Do you want to do this as a loss leader, in the hope that all his friends
are writing poetry too? If so, be sure you're being realistic! Don't be
tempted to compare what you are asking with the shop prices of poetry books.
A friend of mine produced a limited edition of a family memoir for someone
recently. I think it was around twenty four copies, scanning in 'scrapbook'
items, and including wordprocessing the text. She ended up charging around
40 pounds (60 dollars) for each copy, printed on premium paper, but unbound,
and she admitted that wasn't nearly enough.
I'm in the UK, so I don't understand your income tax system, but if I
started doing this and I was scrupulously honest, I'd be paying tax on the
'profit', i.e. the charge for my time. I'm not sure our Revenue would accept
that a commission of this size was just a hobby.

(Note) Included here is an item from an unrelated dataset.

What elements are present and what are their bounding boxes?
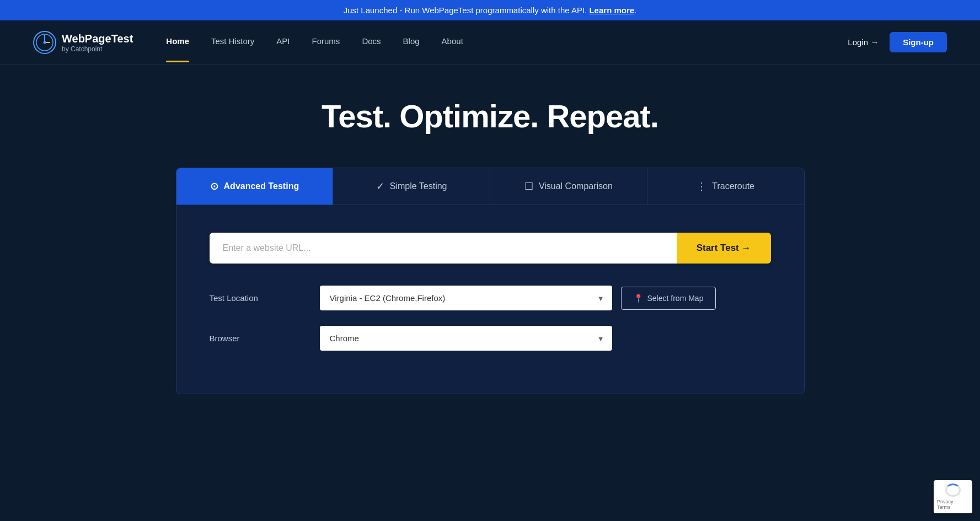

Re storage, be sure he'll take the books away before you start falling over
them and finding you don't have room to make the next batch.
If he vanishes, and leaves you with 100 books and the deposit, do they have
any value at all? My father is currently making beautiful hand made paper
with the entire first run of the above mentioned family memoire, which the
printer managed to produce with the back-to-back pages upside down (I'm sure
there's a technical term for all of that.)
I should say that as an accountant, I can talk anyone out of doing anything.